Preconference Assignment #1

In a recent interview, Catherine Barnett noted that the sequencing of a poetry collection as a whole, the order in which you place individual pieces, is “the last poem you’ll write for that book.” Like a satisfying poem, a well-structured collection has an arc, a shape that resembles narrative or story.

With that said, we tend to forget that many stories are possible from the same set of facts, and many potential sequences are contained within a single group of poems. Your task will be to uncover at least three possible stories that your collection can tell.

First, print out a single section of your manuscript. If your manuscript doesn’t have sections, simply print out the first fifteen poems. Then sequence them in the following ways:

Creating a narrative arc: Look closely at the last lines and titles/openings of each poem. Place them in the order that seems most natural when considering the transition between the ending of one poem and the beginning of the next.

Creating tension: Place your poems in an order that juxtaposes vastly different aspects of your voice and your aesthetic. This can mean thematic shifts, shifts in tone, shifts in form, shifts in voice or the type of speaker we are presented with, or all of the above.

Allowing formal shifts to become content: Start with a poem that seems like a natural opening for that sequence. Then follow it up with a formal shift, one that is meaningful when considered after the opening poem. For example, starting with a poem in couplets, then presenting something fractured, fragmented, can read as a powerful commentary on the narrative. This is just one possibility, and you’ll need to consider how the different forms you’re working with can illuminate the story your poems are telling.

You’ll want to keep each sequence for future reference as a PDF or Doc file. Before the conference, please consider how all of these techniques are at play in your existing draft. Which of them are you underutilizing? Are there moments where you could vary your strategy when comes to sequencing the poems, allowing for greater surprise, variation, and tension?

Preconference Assignment #2

As you revise, the narrative arc may shift, and some titles may no longer suit individual poems, sections of the manuscript, or the work as a whole. In order to prepare for this stage of the revision process, it’s often wise to create a “title bank,” a list of phrases, lines, and pieces of language that call out to you as possible titles for a finished work.

Your first task will be to mine your manuscript, creating a Word doc of phrases from your own poems that contain worlds. Once you’ve exhausted your own manuscript, move on to a literary text that was important to the creation of your own book. Choose phrases from that literary text that are similar to your own voice in tone and style, and also language that’s much different. Then move on to at least one non-literary text, culling pieces of language that could strike sparks against one of your poems.

Bear in mind that titles can do many different types of work in a poem or sequence: providing context for the poem, complicating the poem, creating tension with the poem itself, describing its narrative arc, instructing the reader as to how to engage with, and imagine with, that poem, teaching us how to read form or formal shifts, and so on.

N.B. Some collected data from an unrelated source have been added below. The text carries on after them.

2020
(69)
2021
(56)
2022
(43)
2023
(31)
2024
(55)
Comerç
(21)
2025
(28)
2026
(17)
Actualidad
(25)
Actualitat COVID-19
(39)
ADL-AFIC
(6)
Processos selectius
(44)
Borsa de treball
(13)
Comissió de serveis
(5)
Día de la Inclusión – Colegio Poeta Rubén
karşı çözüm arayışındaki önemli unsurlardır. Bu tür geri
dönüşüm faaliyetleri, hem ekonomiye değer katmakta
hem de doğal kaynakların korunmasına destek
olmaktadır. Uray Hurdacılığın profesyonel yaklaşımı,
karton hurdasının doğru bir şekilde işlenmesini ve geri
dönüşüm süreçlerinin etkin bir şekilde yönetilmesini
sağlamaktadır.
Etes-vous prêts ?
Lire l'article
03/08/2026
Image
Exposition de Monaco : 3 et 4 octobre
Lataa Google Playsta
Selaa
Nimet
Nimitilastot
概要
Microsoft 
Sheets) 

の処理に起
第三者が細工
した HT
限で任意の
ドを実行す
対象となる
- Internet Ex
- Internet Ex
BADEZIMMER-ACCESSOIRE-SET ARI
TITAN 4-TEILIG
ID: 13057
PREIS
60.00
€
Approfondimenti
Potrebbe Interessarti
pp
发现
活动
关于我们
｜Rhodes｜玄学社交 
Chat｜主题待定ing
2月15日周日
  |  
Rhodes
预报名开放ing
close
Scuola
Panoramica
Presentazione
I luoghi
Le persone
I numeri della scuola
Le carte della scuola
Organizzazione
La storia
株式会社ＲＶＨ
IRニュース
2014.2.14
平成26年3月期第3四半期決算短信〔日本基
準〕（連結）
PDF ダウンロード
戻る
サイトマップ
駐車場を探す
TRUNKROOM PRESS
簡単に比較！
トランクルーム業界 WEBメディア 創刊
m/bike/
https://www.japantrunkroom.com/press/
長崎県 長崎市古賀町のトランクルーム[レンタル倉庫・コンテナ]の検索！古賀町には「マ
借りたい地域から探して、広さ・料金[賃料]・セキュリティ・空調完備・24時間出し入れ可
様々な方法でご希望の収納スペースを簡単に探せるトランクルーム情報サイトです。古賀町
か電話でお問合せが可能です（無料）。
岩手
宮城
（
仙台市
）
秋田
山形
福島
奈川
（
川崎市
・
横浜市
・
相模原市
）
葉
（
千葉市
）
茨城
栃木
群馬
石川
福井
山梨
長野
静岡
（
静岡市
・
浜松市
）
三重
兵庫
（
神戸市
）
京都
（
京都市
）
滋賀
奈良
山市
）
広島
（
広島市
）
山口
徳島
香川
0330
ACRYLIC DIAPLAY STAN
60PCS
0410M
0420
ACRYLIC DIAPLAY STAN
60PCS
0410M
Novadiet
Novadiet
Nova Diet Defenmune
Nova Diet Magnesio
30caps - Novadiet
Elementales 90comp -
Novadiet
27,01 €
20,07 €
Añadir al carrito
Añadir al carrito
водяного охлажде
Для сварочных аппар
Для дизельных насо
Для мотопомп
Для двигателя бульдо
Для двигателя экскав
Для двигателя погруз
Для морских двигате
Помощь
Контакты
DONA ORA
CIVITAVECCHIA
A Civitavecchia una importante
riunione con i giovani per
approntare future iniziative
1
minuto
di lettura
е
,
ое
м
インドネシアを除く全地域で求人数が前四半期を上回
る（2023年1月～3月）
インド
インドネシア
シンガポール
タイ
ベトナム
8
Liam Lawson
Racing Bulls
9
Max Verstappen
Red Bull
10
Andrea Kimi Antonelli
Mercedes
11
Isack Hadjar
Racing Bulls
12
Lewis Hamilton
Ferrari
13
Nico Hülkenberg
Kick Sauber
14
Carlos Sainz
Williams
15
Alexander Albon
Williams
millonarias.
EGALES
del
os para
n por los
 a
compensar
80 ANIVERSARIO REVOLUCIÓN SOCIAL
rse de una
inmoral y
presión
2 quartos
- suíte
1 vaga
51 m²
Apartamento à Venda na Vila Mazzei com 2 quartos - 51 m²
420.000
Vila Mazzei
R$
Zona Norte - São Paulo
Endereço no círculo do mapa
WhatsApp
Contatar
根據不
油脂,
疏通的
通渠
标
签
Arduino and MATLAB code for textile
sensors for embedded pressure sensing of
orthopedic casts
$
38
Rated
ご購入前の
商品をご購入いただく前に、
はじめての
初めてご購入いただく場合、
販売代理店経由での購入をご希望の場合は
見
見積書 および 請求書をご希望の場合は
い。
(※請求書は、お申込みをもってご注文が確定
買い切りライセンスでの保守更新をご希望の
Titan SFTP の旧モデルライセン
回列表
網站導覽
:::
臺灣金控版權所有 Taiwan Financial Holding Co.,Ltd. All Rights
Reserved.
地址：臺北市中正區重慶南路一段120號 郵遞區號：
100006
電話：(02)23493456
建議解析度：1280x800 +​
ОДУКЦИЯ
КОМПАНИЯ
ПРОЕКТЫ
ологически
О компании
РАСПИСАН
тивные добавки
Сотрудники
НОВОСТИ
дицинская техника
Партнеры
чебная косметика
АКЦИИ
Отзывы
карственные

You’ll want to cull language that could serve each of these purposes in relation to your work.

Bring the “title bank” with you to the conference. We’ll discuss strategies for titles on the level of individual poems, sections, and the work as whole, as well as how to approach this aspect of revision.

Preconference Assignment #3

Choose the three strongest poems and the three weakest poems from your manuscript. Send both lists of poems in advance of the conference.

Preconference Assignment #4

In a recent craft essay that appeared in The Black Warrior Review, Jennifer Cheng notes that “every story has a shadow story.” The “shadow story” haunts the narrative proper, following the arc of the collection with the utmost fidelity, but never making itself fully known. When considering a poetry manuscript as a whole, this “shadow story” can be incredibly meaningful, even more so than what isplainlystated in the poems.

In preparation for our discussion, make a list of all the elements of plot and narrative we are given in your sequence. Then consider the following questions:

What is left unsaid in the larger arc of your collection, and why?

What is the story of that silence?

What do these silences reveal about the speaker(s) of your poems and their emotional/psychic landscapes?

Where in the manuscript could you potentially exercise greater restraint, allowing the silence to speak?

Please think through these questions in advance of our discussions. We will talk about ways of using silence in poetry collections, and how what is left unsaid can heighten the impact of what’s already on the page.